Dick Smith went into voluntary administration in early January owing $390 million to creditors after being unable to access short-term funding following poor sales over the Christmas period.
It appointed McGrathNicol as its administrator to look at all options that could allow the business to keep operating as a going concern.
But Ferrier Hodgson, the receiver appointed by banks owed more than $140 million by Dick Smith, today said while a "significant number" of expressions of interest were made for the group, none had been acceptable.
It described the conclusion as a "very disappointing outcome".
"The offers were either significantly below liquidation values or highly conditional or both," Ferrier Hodgson said.
The remaining 301 Dick Smith stores in Australia and 62 stores in New Zealand will close over the next eight weeks, the receivers said.
Around 2890 staff across both countries will be affected.
All Australian employees will receive their entitlements in full ahead of secured creditors, Ferrier Hodgson said.
The firm said employees had been briefed on the closure today.
Dick Smith was floated by private equity firm Anchorage Capital Partners two years ago for $520 million after Anchorage bought the retailer from Woolworths in 2012 for $115 million.
The retailer's demise has been blamed on poor inventory management, misdirected product strategy and the wider struggles of the retail sector.

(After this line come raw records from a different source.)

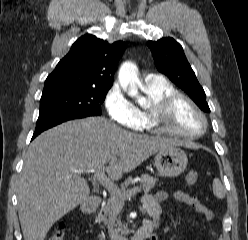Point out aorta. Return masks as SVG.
<instances>
[{"label":"aorta","mask_w":248,"mask_h":240,"mask_svg":"<svg viewBox=\"0 0 248 240\" xmlns=\"http://www.w3.org/2000/svg\"><path fill=\"white\" fill-rule=\"evenodd\" d=\"M119 83L122 89L127 92V94L136 98L139 104H144L146 99L139 95L138 93V68L137 65L132 62H124L118 73Z\"/></svg>","instance_id":"1"}]
</instances>
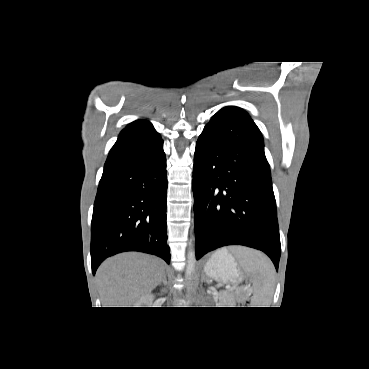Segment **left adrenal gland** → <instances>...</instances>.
Masks as SVG:
<instances>
[{
  "label": "left adrenal gland",
  "instance_id": "obj_1",
  "mask_svg": "<svg viewBox=\"0 0 369 369\" xmlns=\"http://www.w3.org/2000/svg\"><path fill=\"white\" fill-rule=\"evenodd\" d=\"M201 281H202V282H206L207 284H210L209 279L205 276V274H204V273H202Z\"/></svg>",
  "mask_w": 369,
  "mask_h": 369
}]
</instances>
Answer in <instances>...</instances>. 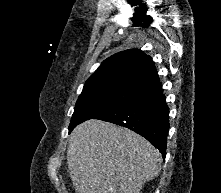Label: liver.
Listing matches in <instances>:
<instances>
[{"mask_svg": "<svg viewBox=\"0 0 221 193\" xmlns=\"http://www.w3.org/2000/svg\"><path fill=\"white\" fill-rule=\"evenodd\" d=\"M160 152L134 131L87 120L71 132L67 164L76 193H140L159 175Z\"/></svg>", "mask_w": 221, "mask_h": 193, "instance_id": "6515ba94", "label": "liver"}]
</instances>
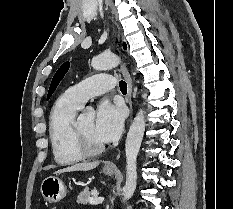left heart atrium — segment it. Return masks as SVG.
<instances>
[{
    "label": "left heart atrium",
    "instance_id": "obj_1",
    "mask_svg": "<svg viewBox=\"0 0 233 209\" xmlns=\"http://www.w3.org/2000/svg\"><path fill=\"white\" fill-rule=\"evenodd\" d=\"M123 127V110L109 102H101L94 121V137L101 143L118 138Z\"/></svg>",
    "mask_w": 233,
    "mask_h": 209
}]
</instances>
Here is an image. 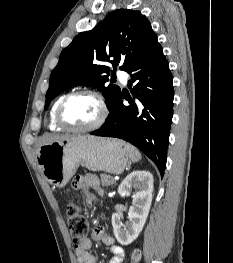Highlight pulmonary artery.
Listing matches in <instances>:
<instances>
[{
  "instance_id": "1",
  "label": "pulmonary artery",
  "mask_w": 233,
  "mask_h": 263,
  "mask_svg": "<svg viewBox=\"0 0 233 263\" xmlns=\"http://www.w3.org/2000/svg\"><path fill=\"white\" fill-rule=\"evenodd\" d=\"M117 77L119 78V80L121 81V83H123L124 85L127 83V78L128 75L125 71L123 70H118L117 71Z\"/></svg>"
}]
</instances>
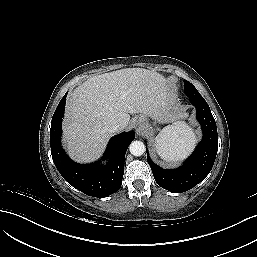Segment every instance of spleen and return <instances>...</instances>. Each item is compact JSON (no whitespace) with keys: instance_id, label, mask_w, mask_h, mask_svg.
Wrapping results in <instances>:
<instances>
[{"instance_id":"obj_1","label":"spleen","mask_w":257,"mask_h":257,"mask_svg":"<svg viewBox=\"0 0 257 257\" xmlns=\"http://www.w3.org/2000/svg\"><path fill=\"white\" fill-rule=\"evenodd\" d=\"M196 136L183 121L164 127L155 138L158 155L166 162L184 159L194 148Z\"/></svg>"}]
</instances>
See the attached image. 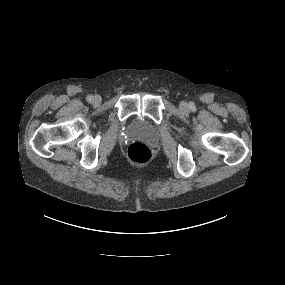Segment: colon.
<instances>
[{"label":"colon","instance_id":"obj_1","mask_svg":"<svg viewBox=\"0 0 285 285\" xmlns=\"http://www.w3.org/2000/svg\"><path fill=\"white\" fill-rule=\"evenodd\" d=\"M150 157V148L142 142H133L128 148V158L134 164H144Z\"/></svg>","mask_w":285,"mask_h":285}]
</instances>
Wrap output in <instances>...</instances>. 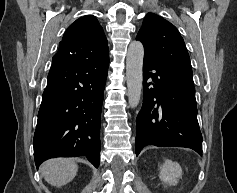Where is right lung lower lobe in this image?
<instances>
[{
  "label": "right lung lower lobe",
  "instance_id": "obj_1",
  "mask_svg": "<svg viewBox=\"0 0 237 193\" xmlns=\"http://www.w3.org/2000/svg\"><path fill=\"white\" fill-rule=\"evenodd\" d=\"M109 57L80 62L55 54L34 134V158L86 156L100 162L101 108Z\"/></svg>",
  "mask_w": 237,
  "mask_h": 193
}]
</instances>
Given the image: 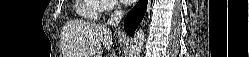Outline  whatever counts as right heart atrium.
I'll return each mask as SVG.
<instances>
[{
	"mask_svg": "<svg viewBox=\"0 0 249 57\" xmlns=\"http://www.w3.org/2000/svg\"><path fill=\"white\" fill-rule=\"evenodd\" d=\"M100 3V11L110 13L117 9L118 3L116 0H98Z\"/></svg>",
	"mask_w": 249,
	"mask_h": 57,
	"instance_id": "obj_1",
	"label": "right heart atrium"
}]
</instances>
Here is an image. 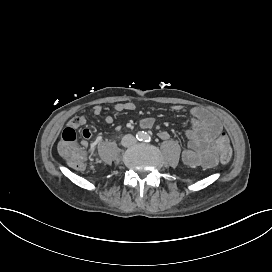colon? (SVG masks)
Instances as JSON below:
<instances>
[{"label": "colon", "instance_id": "5ec220e1", "mask_svg": "<svg viewBox=\"0 0 272 272\" xmlns=\"http://www.w3.org/2000/svg\"><path fill=\"white\" fill-rule=\"evenodd\" d=\"M232 154L230 137L222 132L214 142L212 155L222 162L230 160ZM59 155L64 162H69L77 171H83V151L78 147V131L74 127H65L61 131Z\"/></svg>", "mask_w": 272, "mask_h": 272}]
</instances>
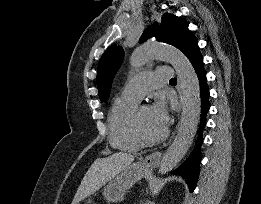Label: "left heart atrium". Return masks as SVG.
<instances>
[{"mask_svg": "<svg viewBox=\"0 0 261 204\" xmlns=\"http://www.w3.org/2000/svg\"><path fill=\"white\" fill-rule=\"evenodd\" d=\"M151 111L156 125L165 130L169 123V113L165 100L162 97H158L151 106Z\"/></svg>", "mask_w": 261, "mask_h": 204, "instance_id": "1", "label": "left heart atrium"}]
</instances>
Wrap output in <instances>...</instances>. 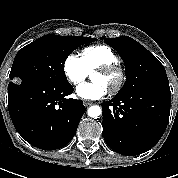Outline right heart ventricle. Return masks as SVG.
I'll return each mask as SVG.
<instances>
[{
    "label": "right heart ventricle",
    "instance_id": "1",
    "mask_svg": "<svg viewBox=\"0 0 178 178\" xmlns=\"http://www.w3.org/2000/svg\"><path fill=\"white\" fill-rule=\"evenodd\" d=\"M88 72H92L97 67L118 63L117 53L106 45H92L82 50L80 56Z\"/></svg>",
    "mask_w": 178,
    "mask_h": 178
}]
</instances>
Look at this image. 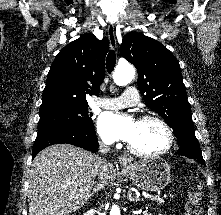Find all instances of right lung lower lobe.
<instances>
[{"label":"right lung lower lobe","mask_w":221,"mask_h":215,"mask_svg":"<svg viewBox=\"0 0 221 215\" xmlns=\"http://www.w3.org/2000/svg\"><path fill=\"white\" fill-rule=\"evenodd\" d=\"M60 143L72 144L92 152H96L99 147L93 125L83 128L64 127L38 133L32 151V158L45 147Z\"/></svg>","instance_id":"right-lung-lower-lobe-1"}]
</instances>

Poor product management forced the company late last year to write off $60 million in inventory - equal to 20 percent of its stock - before embarking on a massive fire sale in December.
The clearance - which offered in some cases discounts of up to 70 percent and was described as "suicidal" by rival retailer Gerry Harvey - was intended to offload excess inventory in a desperate attempt to restore the group's profitability.
But the fire sale failed to generate as much cash as expected, and Dick Smith's financiers forced it into receivership in early January with debts of $390 million.
The receivers at the time said it was "business as usual" for the company while they looked at options to either split up or sell the business.
The retailer has been contacted for comment.